-- TASK TO COMPLETE --
In the data that follows, count the lines where "modifications" appears, and write only the number.

-- WORKING DATA --
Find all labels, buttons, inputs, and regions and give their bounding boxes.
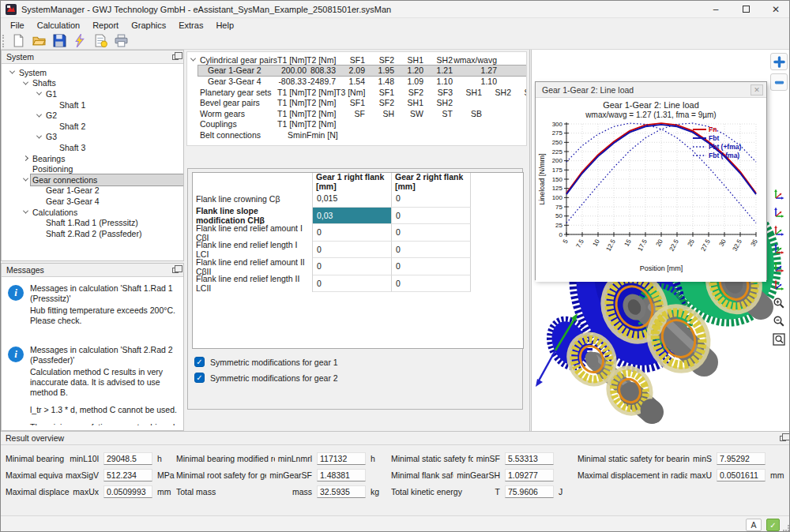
tree-expander-icon[interactable] xyxy=(20,178,31,182)
tree-item[interactable]: Gear 1-Gear 2 xyxy=(2,185,183,197)
result-field-value[interactable]: 29048.5 xyxy=(103,452,152,465)
menu-item-graphics[interactable]: Graphics xyxy=(125,19,172,32)
gear-table-cell: SF1 xyxy=(336,98,365,107)
result-field-symbol: minLnmrl xyxy=(278,454,312,463)
save-icon[interactable] xyxy=(50,33,69,49)
tree-item[interactable]: Gear 3-Gear 4 xyxy=(2,196,183,207)
gear-table-row-label: Planetary gear sets xyxy=(198,88,277,97)
gear-table-row[interactable]: Gear 1-Gear 2 200.00808.332.091.951.201.… xyxy=(187,66,526,77)
checkbox-icon[interactable]: ✓ xyxy=(194,357,205,367)
chart-window-close-button[interactable]: ✕ xyxy=(750,84,763,96)
new-document-icon[interactable] xyxy=(9,33,28,49)
menu-item-calculation[interactable]: Calculation xyxy=(31,19,86,32)
print-icon[interactable] xyxy=(111,33,130,49)
mod-value-cell-gear2[interactable]: 0 xyxy=(392,224,471,242)
result-field-value[interactable]: 0.0501611 xyxy=(717,469,766,481)
gear-table-row[interactable]: Planetary gear sets T1 [Nm]T2 [Nm]T3 [Nm… xyxy=(187,87,526,98)
new-report-icon[interactable] xyxy=(91,33,110,49)
result-field-value[interactable]: 32.5935 xyxy=(317,485,366,498)
tree-item[interactable]: G3 xyxy=(2,132,183,143)
gear-table-row[interactable]: Worm gears T1 [Nm]T2 [Nm]SFSHSWSTSB xyxy=(187,108,526,119)
tree-expander-icon[interactable] xyxy=(33,135,44,139)
minimize-button[interactable]: – xyxy=(701,1,731,17)
menu-item-file[interactable]: File xyxy=(4,19,31,32)
result-field-value[interactable]: 7.95292 xyxy=(717,452,766,465)
result-field-value[interactable]: 5.53313 xyxy=(505,452,554,465)
gear-table-row[interactable]: Bevel gear pairs T1 [Nm]T2 [Nm]SF1SF2SH1… xyxy=(187,97,526,108)
tree-expander-icon[interactable] xyxy=(20,156,31,160)
mod-value-cell-gear2[interactable]: 0 xyxy=(392,208,471,225)
tree-item[interactable]: Bearings xyxy=(2,153,183,164)
view-axis-1-button[interactable] xyxy=(772,187,786,200)
svg-text:175: 175 xyxy=(552,167,563,174)
gear-table-row[interactable]: Cylindrical gear pairs T1 [Nm]T2 [Nm]SF1… xyxy=(187,54,526,66)
gear-table-row[interactable]: Couplings T1 [Nm]T2 [Nm] xyxy=(187,119,526,130)
open-file-icon[interactable] xyxy=(29,33,48,49)
tree-item[interactable]: G2 xyxy=(2,110,183,121)
result-field-value[interactable]: 117132 xyxy=(317,452,366,465)
tree-item[interactable]: Shaft 1 xyxy=(2,99,183,111)
status-a-button[interactable]: A xyxy=(746,519,762,531)
checkbox-row[interactable]: ✓ Symmetric modifications for gear 1 xyxy=(194,357,338,367)
view-axis-3-button[interactable] xyxy=(772,223,786,237)
mod-value-cell-gear2[interactable]: 0 xyxy=(392,242,471,259)
result-field-value[interactable]: 75.9606 xyxy=(505,485,554,498)
chart-window-titlebar[interactable]: Gear 1-Gear 2: Line load ✕ xyxy=(536,82,766,98)
result-field-value[interactable]: 1.09277 xyxy=(505,469,554,481)
view-axis-2-button[interactable] xyxy=(772,205,786,219)
gear-table-row[interactable]: Gear 3-Gear 4 -808.33-2489.71.541.481.09… xyxy=(187,76,526,87)
tree-item[interactable]: Calculations xyxy=(2,207,183,218)
result-field: Maximal displacement in radial direction… xyxy=(577,467,786,483)
chart-window[interactable]: Gear 1-Gear 2: Line load ✕ Gear 1-Gear 2… xyxy=(535,81,767,280)
view-axis-4-button[interactable] xyxy=(772,242,786,255)
tree-expander-icon[interactable] xyxy=(20,81,31,85)
view-axis-5-button[interactable] xyxy=(772,260,786,273)
mod-value-cell-gear1[interactable]: 0 xyxy=(313,224,392,242)
result-field-value[interactable]: 1.48381 xyxy=(317,469,366,481)
undock-panel-icon[interactable] xyxy=(172,268,179,273)
menu-item-extras[interactable]: Extras xyxy=(172,19,209,32)
tree-expander-icon[interactable] xyxy=(20,210,31,214)
mod-value-cell-gear1[interactable]: 0 xyxy=(313,258,392,275)
tree-item[interactable]: Shaft 2.Rad 2 (Passfeder) xyxy=(2,228,183,239)
mod-value-cell-gear2[interactable]: 0 xyxy=(392,275,471,293)
tree-item[interactable]: Shaft 2 xyxy=(2,121,183,132)
tree-item[interactable]: Positioning xyxy=(2,163,183,174)
undock-panel-icon[interactable] xyxy=(172,54,179,60)
result-field-value[interactable]: 512.234 xyxy=(103,469,152,481)
tree-item[interactable]: G1 xyxy=(2,88,183,99)
gear-table-row[interactable]: Belt connections SminFmin [N] xyxy=(187,129,526,140)
tree-item[interactable]: Shafts xyxy=(2,78,183,89)
resize-grip[interactable] xyxy=(783,525,789,531)
tree-item[interactable]: System xyxy=(2,67,183,78)
result-field-value[interactable]: 0.0509993 xyxy=(103,485,152,498)
tree-item[interactable]: Shaft 3 xyxy=(2,142,183,153)
close-button[interactable]: ✕ xyxy=(761,1,790,17)
zoom-out-button[interactable] xyxy=(770,73,788,91)
mod-value-cell-gear1[interactable]: 0,03 xyxy=(313,208,392,225)
checkbox-row[interactable]: ✓ Symmetric modifications for gear 2 xyxy=(194,373,338,383)
mod-value-cell-gear2[interactable]: 0 xyxy=(392,258,471,275)
mod-value-cell-gear2[interactable]: 0 xyxy=(392,190,471,208)
zoom-in-button[interactable] xyxy=(770,53,788,70)
tree-expander-icon[interactable] xyxy=(33,92,44,96)
undock-panel-icon[interactable] xyxy=(780,436,786,441)
tree-item[interactable]: Shaft 1.Rad 1 (Presssitz) xyxy=(2,217,183,228)
tree-item[interactable]: Gear connections xyxy=(2,174,183,185)
checkbox-icon[interactable]: ✓ xyxy=(194,373,205,383)
view-axis-6-button[interactable] xyxy=(772,278,786,291)
mod-value-cell-gear1[interactable]: 0 xyxy=(313,275,392,293)
zoom-to-window-button[interactable] xyxy=(772,332,786,346)
menu-item-help[interactable]: Help xyxy=(209,19,240,32)
magnify-in-button[interactable] xyxy=(772,296,786,309)
mod-value-cell-gear1[interactable]: 0,015 xyxy=(313,190,392,208)
calculate-icon[interactable] xyxy=(70,33,89,49)
table-expander-icon[interactable] xyxy=(187,58,198,62)
mod-value-cell-gear1[interactable]: 0 xyxy=(313,242,392,259)
status-check-button[interactable]: ✓ xyxy=(766,519,780,531)
tree-expander-icon[interactable] xyxy=(33,114,44,118)
maximize-button[interactable] xyxy=(731,1,761,17)
menu-item-report[interactable]: Report xyxy=(86,19,125,32)
magnify-out-button[interactable] xyxy=(772,314,786,328)
tree-expander-icon[interactable] xyxy=(6,70,17,74)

-- RESPONSE TO THIS TASK --
2